_Exercise prompt_.
Please return the full listing exactly as written, with the images removed.

_Raw data_.
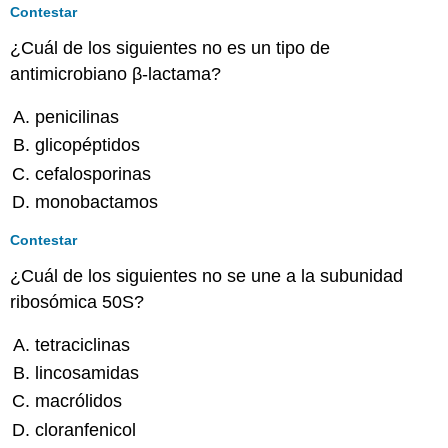
Contestar
¿Cuál de los siguientes no es un tipo de
antimicrobiano β-lactama?
penicilinas
glicopéptidos
cefalosporinas
monobactamos
Contestar
¿Cuál de los siguientes no se une a la subunidad
ribosómica 50S?
tetraciclinas
lincosamidas
macrólidos
cloranfenicol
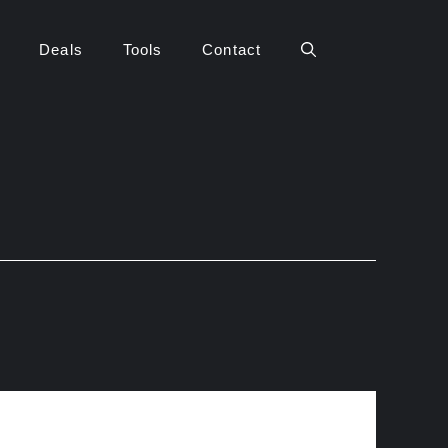
Deals
Tools
Contact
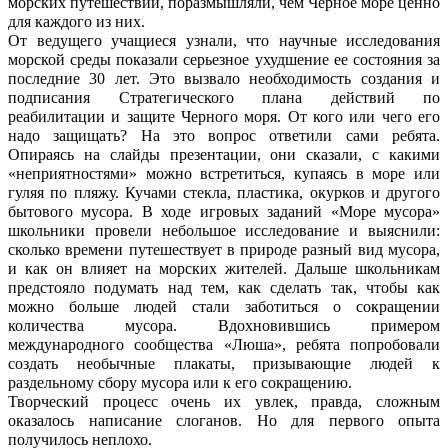
морских путешествий, поразмышляли, чем Черное море ценно
для каждого из них.
От ведущего учащиеся узнали, что научные исследования
морской среды показали серьезное ухудшение ее состояния за
последние 30 лет. Это вызвало необходимость создания и
подписания Стратегического плана действий по
реабилитации и защите Черного моря. От кого или чего его
надо защищать? На это вопрос ответили сами ребята.
Опираясь на слайды презентации, они сказали, с какими
«неприятностями» можно встретиться, купаясь в море или
гуляя по пляжу. Кучами стекла, пластика, окурков и другого
бытового мусора. В ходе игровых заданий «Море мусора»
школьники провели небольшое исследование и выяснили:
сколько времени путешествует в природе разный вид мусора,
и как он влияет на морских жителей. Дальше школьникам
предстояло подумать над тем, как сделать так, чтобы как
можно больше людей стали заботиться о сокращении
количества мусора. Вдохновившись примером
международного сообщества «Люша», ребята попробовали
создать необычные плакаты, призывающие людей к
раздельному сбору мусора или к его сокращению.
Творческий процесс очень их увлек, правда, сложным
оказалось написание слоганов. Но для первого опыта
получилось неплохо.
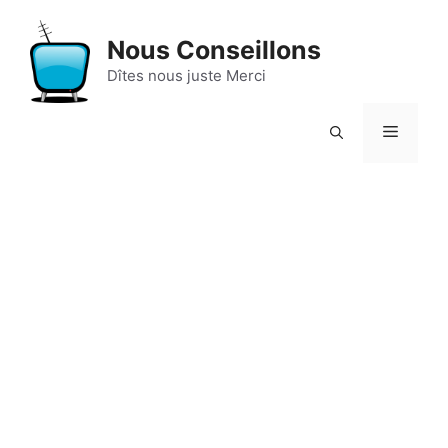
Aller
au
Nous Conseillons
contenu
Dîtes nous juste Merci
Menu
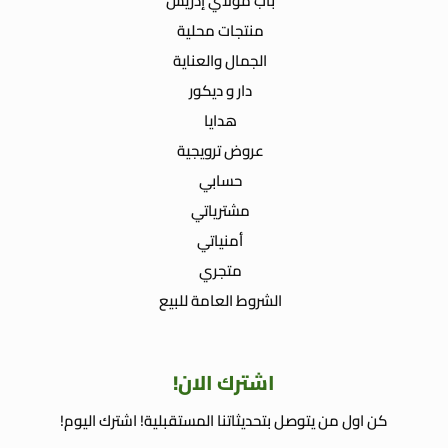
باب مولاي إدريس
منتجات محلية
الجمال والعناية
دار و ديكور
هدايا
عروض ترويجية
حسابي
مشترياتي
أمنياتي
متجري
الشروط العامة للبيع
اشترك الان!
كن اول من يتوصل بتحديثاتنا المستقبلية! اشترك اليوم!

_Expected output_.
Contestar
¿Cuál de los siguientes no es un tipo de
antimicrobiano β-lactama?
penicilinas
glicopéptidos
cefalosporinas
monobactamos
Contestar
¿Cuál de los siguientes no se une a la subunidad
ribosómica 50S?
tetraciclinas
lincosamidas
macrólidos
cloranfenicol
Deals
Tools
Contact
морских путешествий, поразмышляли, чем Черное море ценно
для каждого из них.
От ведущего учащиеся узнали, что научные исследования
морской среды показали серьезное ухудшение ее состояния за
последние 30 лет. Это вызвало необходимость создания и
подписания Стратегического плана действий по
реабилитации и защите Черного моря. От кого или чего его
надо защищать? На это вопрос ответили сами ребята.
Опираясь на слайды презентации, они сказали, с какими
«неприятностями» можно встретиться, купаясь в море или
гуляя по пляжу. Кучами стекла, пластика, окурков и другого
бытового мусора. В ходе игровых заданий «Море мусора»
школьники провели небольшое исследование и выяснили:
сколько времени путешествует в природе разный вид мусора,
и как он влияет на морских жителей. Дальше школьникам
предстояло подумать над тем, как сделать так, чтобы как
можно больше людей стали заботиться о сокращении
количества мусора. Вдохновившись примером
международного сообщества «Люша», ребята попробовали
создать необычные плакаты, призывающие людей к
раздельному сбору мусора или к его сокращению.
Творческий процесс очень их увлек, правда, сложным
оказалось написание слоганов. Но для первого опыта
получилось неплохо.
Aller
au
Nous Conseillons
contenu
Dîtes nous juste Merci
Menu
باب مولاي إدريس
منتجات محلية
الجمال والعناية
دار و ديكور
هدايا
عروض ترويجية
حسابي
مشترياتي
أمنياتي
متجري
الشروط العامة للبيع
اشترك الان!
كن اول من يتوصل بتحديثاتنا المستقبلية! اشترك اليوم!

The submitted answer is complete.